DIGITAL LIBRARY
A COMPARATIVE PRESENTATION OF TELECOM SERVICES TO INTRODUCE STUDENTS TO ESSENTIAL ISSUES REGARDING MODERN TELECOMMUNICATION NETWORKS
1 School of Pedagogical & Technological Education (ASPETE) (GREECE)
2 National Technical University of Athens (NTUA) (GREECE)
3 University of West Attica (GREECE)
About this paper:
Appears in: INTED2023 Proceedings
Publication year: 2023
Pages: 3744-3748
ISBN: 978-84-09-49026-4
ISSN: 2340-1079
doi: 10.21125/inted.2023.1002
Conference name: 17th International Technology, Education and Development Conference
Dates: 6-8 March, 2023
Location: Valencia, Spain
Abstract:
There are numerous telecommunication services and students often feel confused about them while they find it difficult to realize the challenges related to integrated telecom networks capable of delivering different types of telecom services through the same physical infrastructure.

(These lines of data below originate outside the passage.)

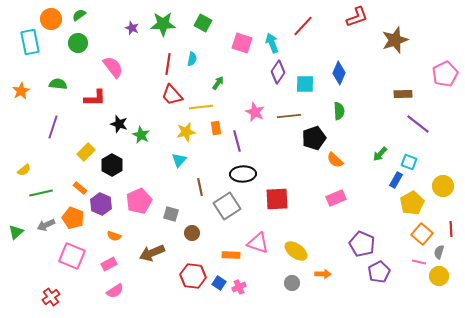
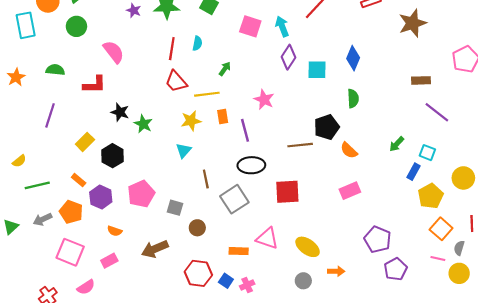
brown line: (289, 116) -> (300, 145), moved
pink semicircle: (115, 291) -> (86, 287), moved

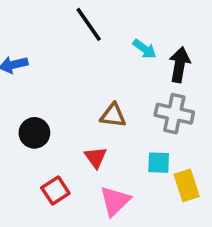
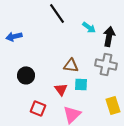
cyan square: (159, 163) -> (81, 84), moved
red square: (55, 191) -> (38, 108), turned -35

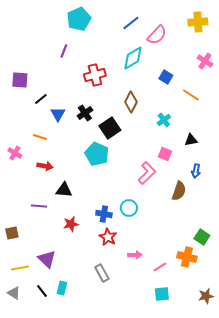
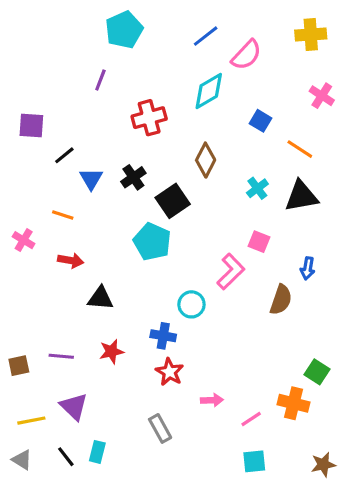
black triangle: (191, 140) -> (301, 196), moved, size x1.6
purple line: (39, 206) -> (61, 356), moved
cyan circle: (129, 208) -> (191, 304), moved

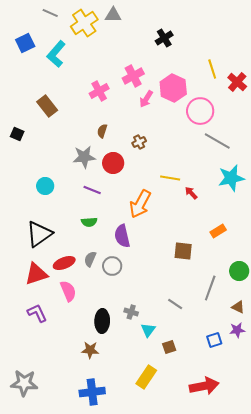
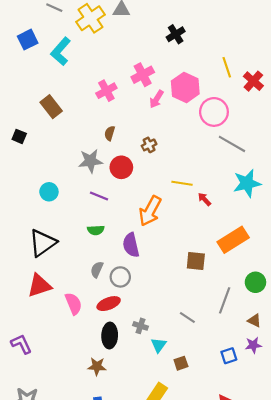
orange rectangle: (218, 231) -> (233, 240), size x1.8
red ellipse: (64, 263) -> (109, 304), moved
purple L-shape: (37, 313) -> (21, 344), moved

To dissolve the associated misconceptions, the first 2-hour lecture of the introductory “Telecommunication System” course (offered at the Electrical & Electronic Engineering Dept, School of Pedagogical & Technological Education (ASPETE), Athens, Greece) includes an overall presentation and a classification of telecom services according to basic parameters such as bit-rate, bit-error rate (BER) and transmission delay.

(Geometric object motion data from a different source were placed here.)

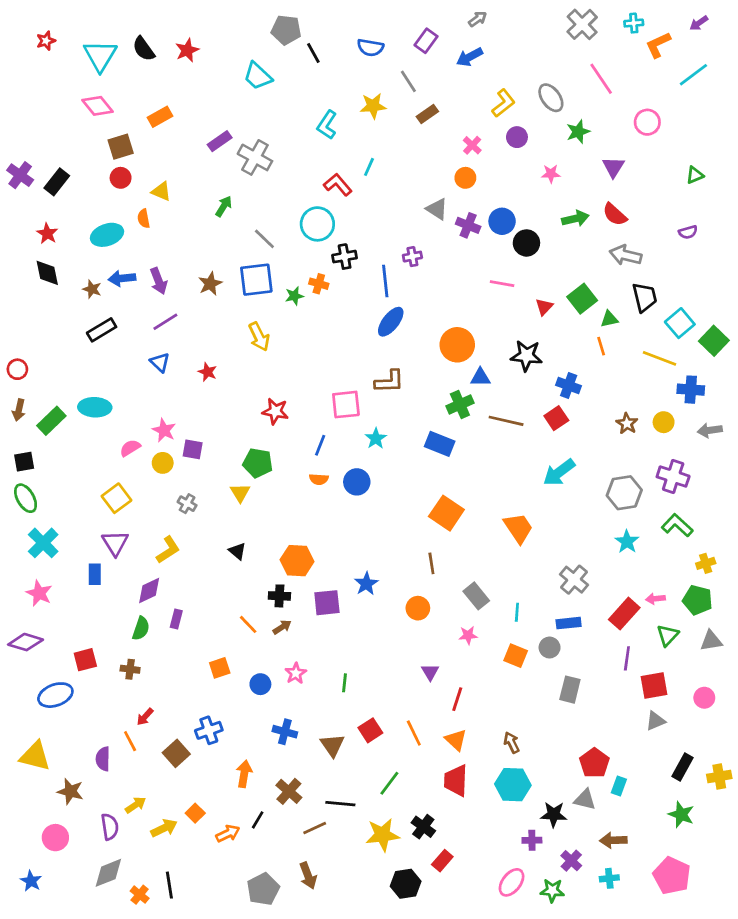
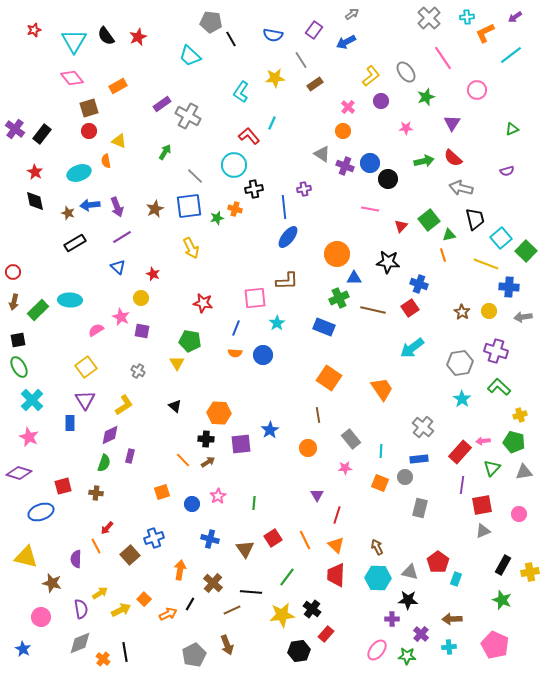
yellow circle: (163, 463) -> (141, 298), moved
gray triangle: (585, 800) -> (410, 572), moved

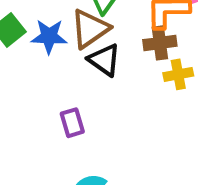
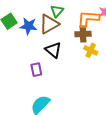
black triangle: (104, 60) -> (53, 50), moved
yellow cross: (178, 74) -> (91, 50), turned 32

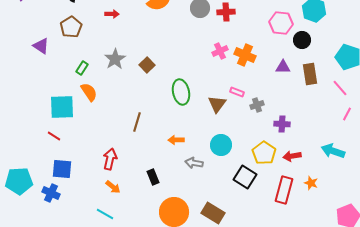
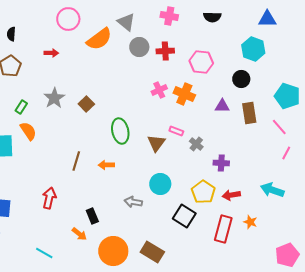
pink hexagon: (281, 23) -> (201, 62), moved
gray cross: (257, 105) -> (196, 144), turned -32
orange arrow: (176, 140) -> (106, 165), moved
orange arrow: (113, 187) -> (79, 234), moved

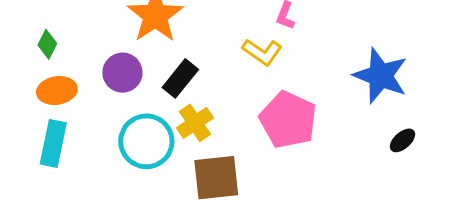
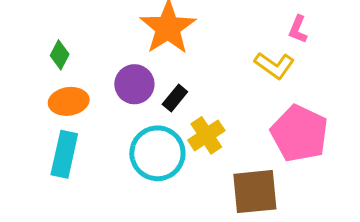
black rectangle: (180, 78) -> (175, 98), moved, size x0.7
brown square: (216, 178) -> (255, 192), moved

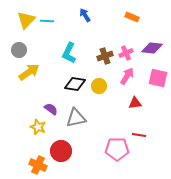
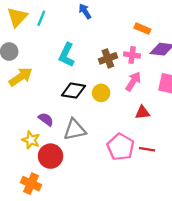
orange rectangle: (132, 17) -> (142, 29), moved
cyan line: (47, 21) -> (41, 18), turned -72
pink cross: (126, 53) -> (132, 55), turned 32
pink pentagon: (117, 149) -> (121, 147), moved, turned 30
red circle: (61, 151) -> (51, 156), moved

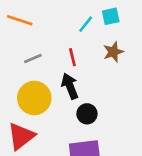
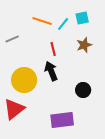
orange line: (20, 20) -> (42, 21), moved
gray line: (33, 58) -> (12, 39), moved
black circle: (87, 114) -> (83, 90), moved

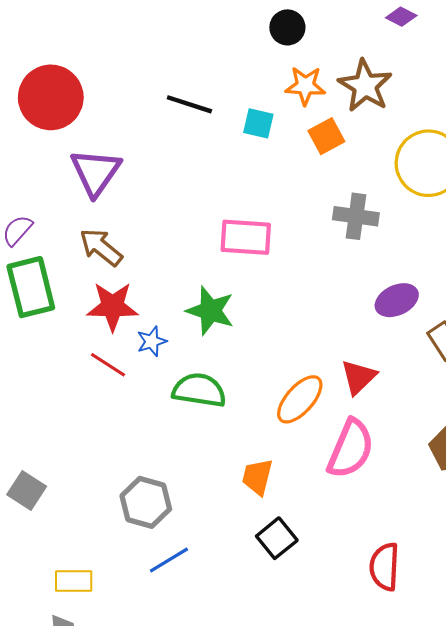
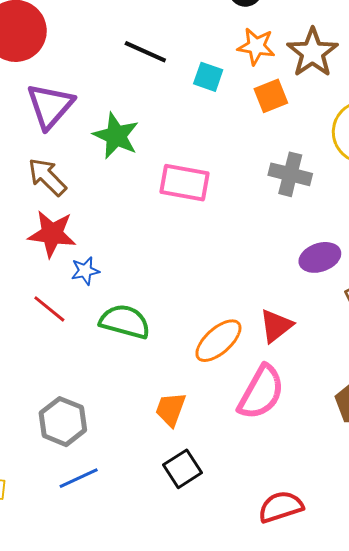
green star: (210, 311) -> (116, 136), moved
red line: (108, 365) -> (49, 309), moved
red semicircle: (384, 567) -> (281, 507), turned 63

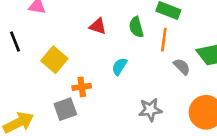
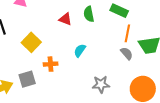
green semicircle: (136, 27) -> (89, 14), moved
orange line: (164, 40) -> (127, 33), moved
gray square: (65, 109) -> (27, 79), moved

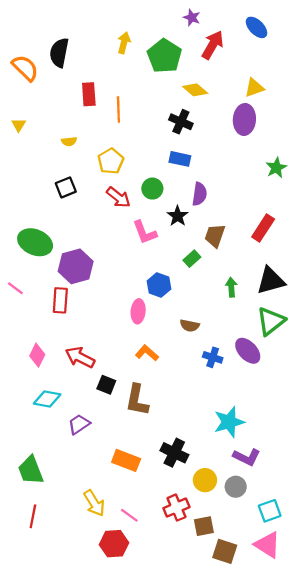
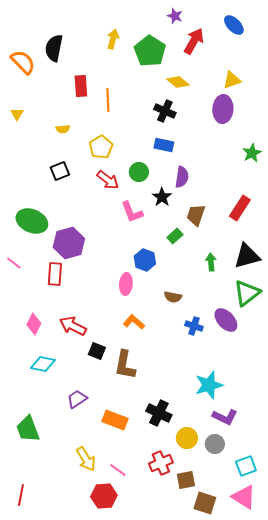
purple trapezoid: (79, 424) -> (77, 399), moved
red line: (33, 516) -> (21, 495), moved

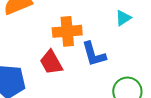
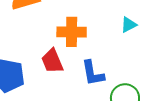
blue L-shape: (94, 54) -> (93, 73), moved

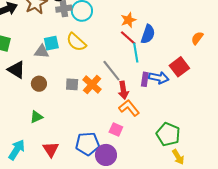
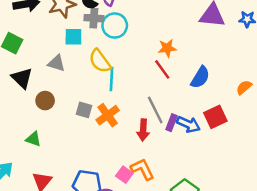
blue semicircle: (148, 34) -> (200, 77), moved
cyan square: (51, 43) -> (73, 37), moved
cyan line: (136, 53) -> (111, 79), moved
gray line: (111, 71) -> (155, 110), moved
orange L-shape: (129, 108) -> (142, 169), moved
green triangle: (36, 117) -> (33, 139), turned 32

In the context above, the following comments are made:
- Services such as fixed or mobile telephony (generally called dial-up services) require a rather low bit-rate (a digitized telephone signal has a bit-rate of 64 kb/s) are generally tolerant regarding bit-error rate (even a BER equal to 10−4, that is 1 erroneous bit out of 10000, may be sufficient) but it is rather strict regarding transmission delay (which has to be kept well under 100 ms). In conventional telephone networks, the above requirements lead to the use of circuit switching (the communicating parts are assigned a dedicated channel for the whole time of their communication) since this is the obvious way of keeping bits reaching their destination in the correct order and with an acceptable delay.
- Data services on the other hand (e.g. computers communicating to each other) usually require high bit-rates (of the order of Mb/s or Gb/s) and very low bit-error rates (BER is expected to be under 10−9 or even 10−12), however, except for services such as gaming, they are rather tolerant regarding transmission delay. The above requirements allow for the use of packet switching (information is divided into packets each of which may follow a different route to reach its destination) which results in a much more reasonable use of network resources.
- Finally, audiovisual services (such as TV) require a high bit-rate (an uncompressed digitized video signal requires a bit-rate of 270 Mb/s) and a BER (typically lower that 10−9. Audiovisual services are rather loose regarding delay (it may be a few seconds and mainly caused by signal processing) however they are strict regarding differential delay (pixels must reach at the same time together with the associated sound). Signals are broadcasted so switching is not necessary (to reach the end user).

The above classification is also compared to that of modern multimedia services according to the ITU I.211 recommendation. It is easy to see that dialogue services, message-exchanging as well as information-retrieval and distributed-transmission services are roughly equivalent to dial-up, message exchanging and broadcasting services respectively.

Through the above considerations, the students can create a perspective on the telecom subject and can be better prepared to evaluate the information they will obtain through the telecom courses to follow. They also realize why there used to be separate networks for telephony, data and audiovisual services and appreciate the difficulties and challenges regarding the development of modern integrated networks.

The presentation may be combined with the use of gaming tool (such as Kahoot) through which the students will be asked to classify certain services such as video-calls, emails or video-on-demand.
Keywords:
Engineering Education, Electronic Engineering Education, Telecommunications.